Pathology is one of the rare medical specialties that never brings practitioners into direct contact with the patient and does not require their physical presence to make a diagnosis. By creating connections between pathologists who work in isolation from one another, and between the rural and urban communities they serve, telepathology – the creation, exchange and analysis of virtual slides - is helping to address long-standing gaps in health care and ensuring all patients receive the best-possible diagnosis and treatment.
The telepathology project at Réseau universitaire intégré en santé de l'Université Laval (RUIS-UL) (Laval University’s Integrated Health Network) has plans to create a network for approximately 40 pathologists in eastern Quebec over 21 disparate sites, making it the largest telepathology project in Canada.
Dr. Bernard Têtu, the project director, says the project’s objective is to “reproduce what we were doing in our university hospital hundreds of kilometres away” at remote communities. For instance, even in a facility with no pathologist on site, “we can use this equipment to do a remote consult so that a pathologist at Laval can show a technician where to cut a frozen specimen.” In this case, the pathologist could use telepathology to check whether an operation had removed the cancer completely.
In university hospitals and certain regional hospitals, medical resources are sometimes barely adequate to cover their own overall pathology needs, and some can only offer intermittent presence in hospitals lacking pathologists. This shortfall means patients in outlying areas who require surgery must often travel to an urban hospital, something many older patients in distant communities are unable to do.
When a pathologist is only available in a hospital for a few days a week or month, the system must book certain surgeries according to the pathologist’s availability. And if the pathologist must leave before the operation takes place, the surgery might have to be postponed. As well, other surgeries could be postponed, because they are replaced by the cases requiring a pathologist.
More complicated procedures can be delayed because the slides have to be sent out to a specialized hospital and then returned to the originating hospital for analysis. This means patients must wait several days to learn about a possible cancer diagnosis. The other impact for the patient is that two procedures are needed, which is more expensive and which could involve more scheduling delays.

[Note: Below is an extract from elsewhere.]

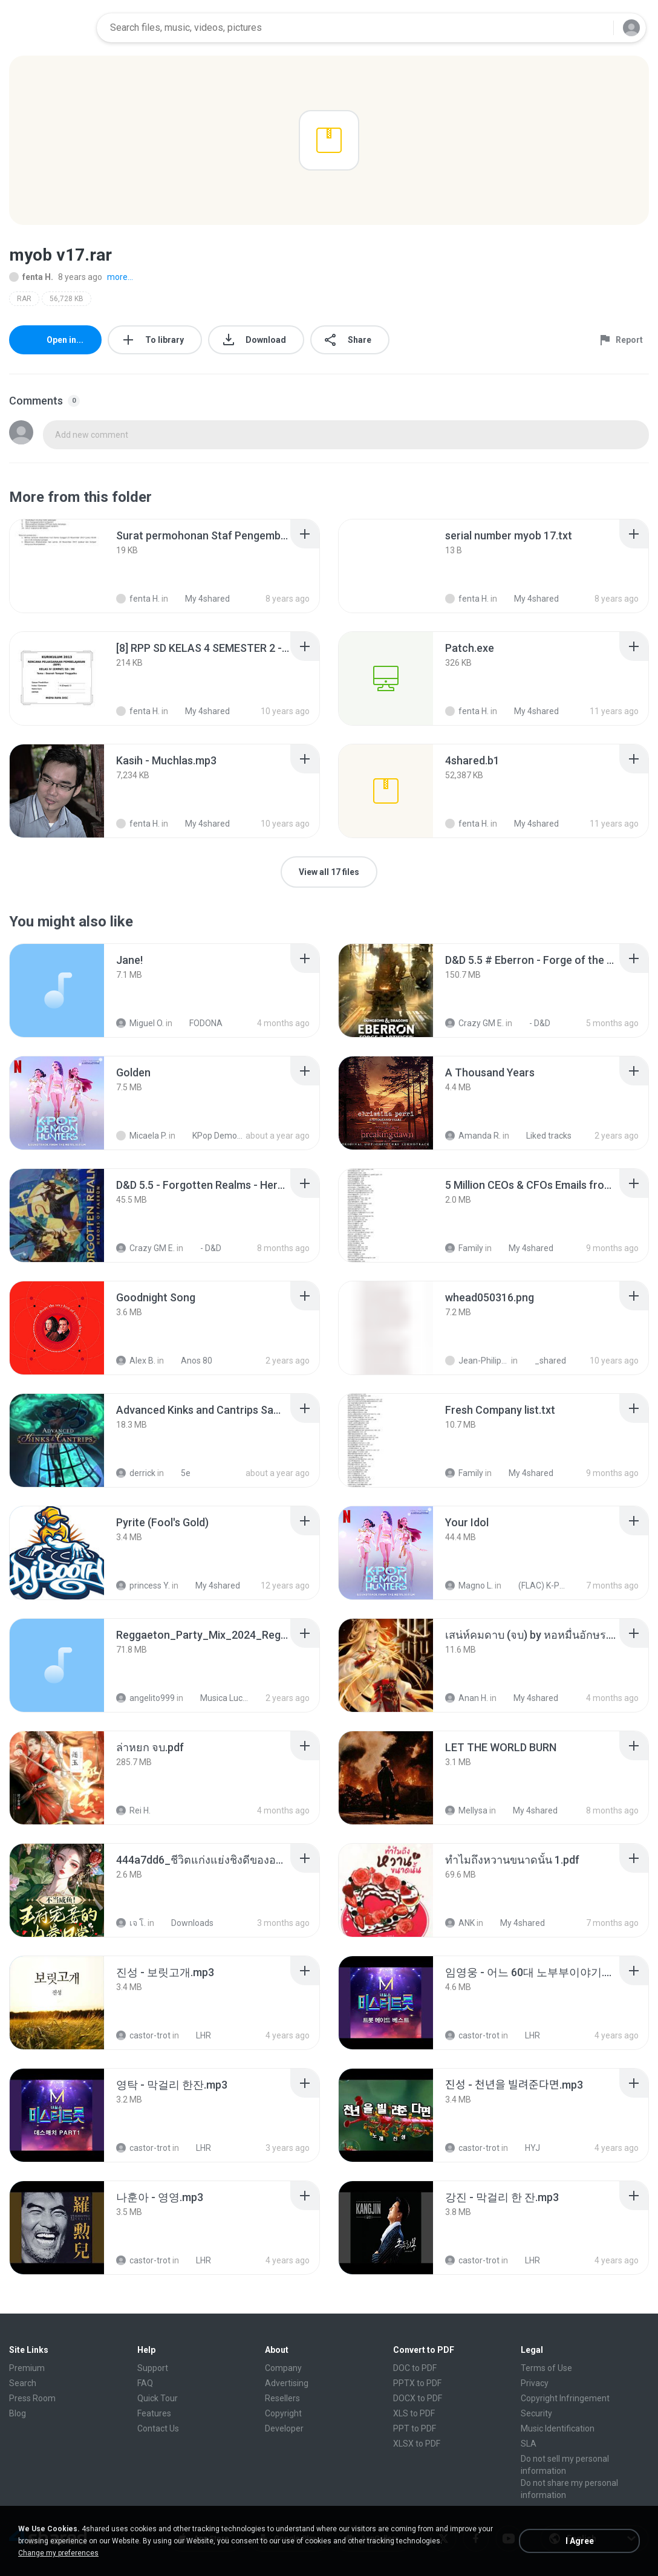 Image resolution: width=658 pixels, height=2576 pixels. I want to click on [File details], so click(57, 566).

In addition to addressing the above concerns, RUIS-UL’s telepathology project will reduce the professional isolation of the region’s pathologists who are currently unable to obtain an emergency consultation with a colleague for complex cases.
“In 20 per cent of cases, a pathologist requires a second opinion,” Dr. Têtu says. “In a university hospital, we can consult our peers next door. Now we can bring that same consultation ability to remote regions.”
The greater collaboration with colleagues afforded by telepathology may aid in recruiting pathologists to positions in outlying regions where such sharing of duties is not otherwise possible. Dr. Têtu points out, “If a pathologist goes on vacation, now nobody has to cover at the hospital—it can be done by others in the region. We can share the workload across a greater geographic area. ”
RUIS-UL is finalizing its agreement with Olympus and has started preparing sites for the delivery and installation of equipment. The goal is to have five sites up and running by the end of December 2009, and four new sites added by March 2010.